On 08.01.25 17:13, Thomas Weißschuh wrote:
On Wed, Jan 08, 2025 at 02:36:57PM +0100, David Hildenbrand wrote:
On 08.01.25 09:05, Thomas Weißschuh wrote:
On Wed, Jan 08, 2025 at 11:46:19AM +0530, Dev Jain wrote:
On 07/01/25 8:44 pm, Thomas Weißschuh wrote:
If not enough physical memory is available the kernel may fail mmap(); see __vm_enough_memory() and vm_commit_limit(). In that case the logic in validate_complete_va_space() does not make sense and will even incorrectly fail. Instead skip the test if no mmap() succeeded.
Fixes: 010409649885 ("selftests/mm: confirm VA exhaustion without reliance on correctness of mmap()") Cc: stable@vger.kernel.org
CC stable on tests is ... odd.
I thought it was fairly common, but it isn't. Will drop it.
As it's not really a "kernel BUG", it's rather uncommon.
Note that with MAP_NORESRVE, most setups we care about will allow mapping as much as you want, but on access OOM will fire.
Thanks for the hint.
So one could require that /proc/sys/vm/overcommit_memory is setup properly and use MAP_NORESRVE.
Isn't the check for lchunks == 0 essentially exactly this?
I assume paired with MAP_NORESERVE?
Maybe, but it could be better to have something that says "if overcommit_memory is not setup properly I will SKIP this test", but otherwise I expect this to work and will FAIL if it doesn't".
Or would you expect to run into lchunks == 0 even if overcommit_memory is setup properly and MAP_NORESERVE is used? (very very low memory that we cannot even create all the VMAs?)
Reading from anonymous memory will populate the shared zeropage.

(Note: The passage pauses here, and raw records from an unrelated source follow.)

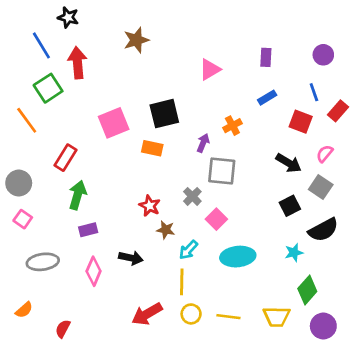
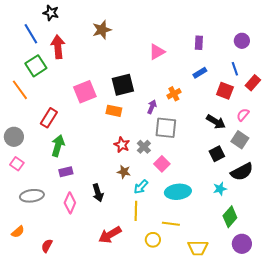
red star: (150, 206) -> (122, 145), moved
black arrow: (131, 258) -> (98, 193), turned 60
yellow circle: (191, 314) -> (153, 240), moved
yellow line: (228, 317) -> (171, 224), moved
yellow trapezoid: (277, 317) -> (198, 248), moved

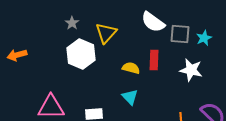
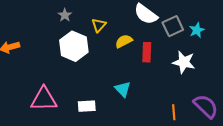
yellow triangle: (106, 33) -> (99, 25), size x0.7
gray square: (180, 34) -> (173, 26), turned -30
yellow semicircle: (131, 68) -> (124, 41), moved, turned -42

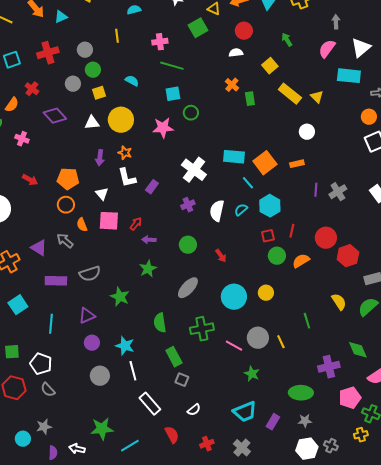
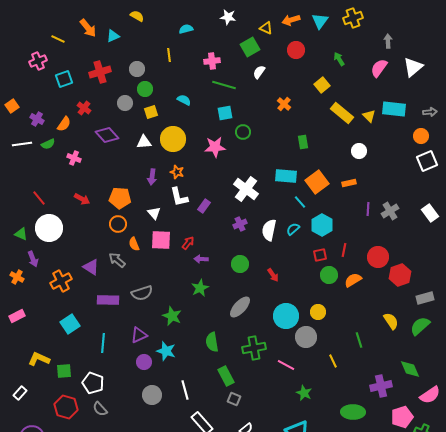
white semicircle: (236, 53) -> (259, 72), moved, turned -48
cyan rectangle: (349, 76) -> (394, 109), moved
green rectangle: (250, 99) -> (303, 142), moved
gray circle: (258, 338) -> (306, 337), moved
cyan star: (125, 346) -> (166, 351), moved

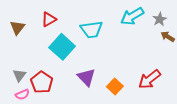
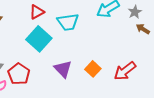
red triangle: (49, 19) -> (37, 12), moved
orange square: (115, 86) -> (93, 69), moved

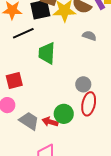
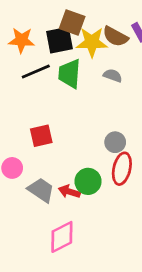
gray semicircle: (89, 36) -> (113, 76), moved
green trapezoid: (47, 53) -> (70, 74), moved
red square: (14, 81) -> (41, 136), moved

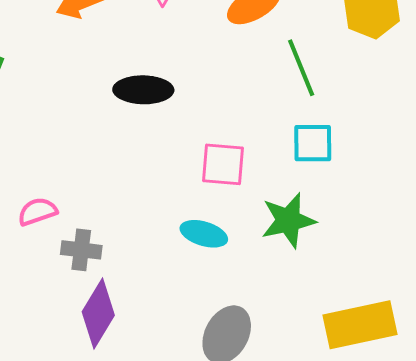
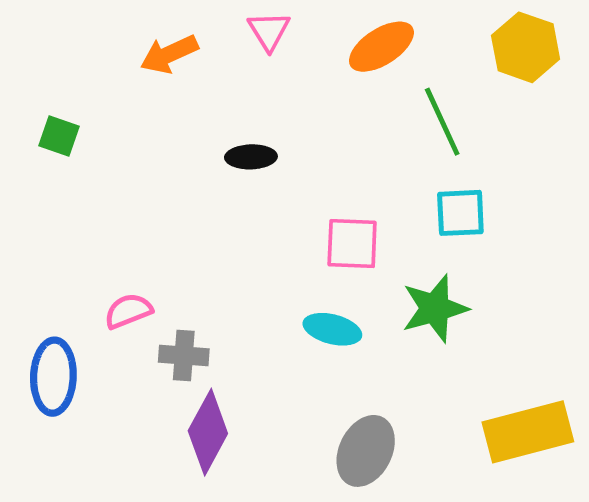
black ellipse: (143, 90) -> (251, 157), size x0.7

To mitigate OOM from "too many page tables", one could simply unmap the pieces as they are verified (or MAP_FIXED over them, to free page tables).
The code has to figure out if a verified region was created by mmap(), otherwise an munmap() could crash the process. As the entries from /proc/self/maps may have been merged and (I assume)

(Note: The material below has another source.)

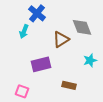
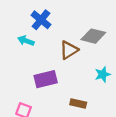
gray diamond: (82, 27) -> (93, 36), turned -55
cyan arrow: (24, 31) -> (26, 41), turned 88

Yes, and partial unmap (in chunk granularity?) would split them again.
the ordering of mappings is not guaranteed, some bespoke logic to establish the link will be needed.
My thinking was that you simply process one /proc/self/maps entry in some chunks. After processing a chunk, you munmap() it.
So you would process + munmap in chunks.
Is it fine to rely on CONFIG_ANON_VMA_NAME? That would make it much easier to implement.
Can you elaborate how you would do it?
Using MAP_NORESERVE and eager munmap()s, the testcase works nicely even in very low physical memory conditions.
Cool.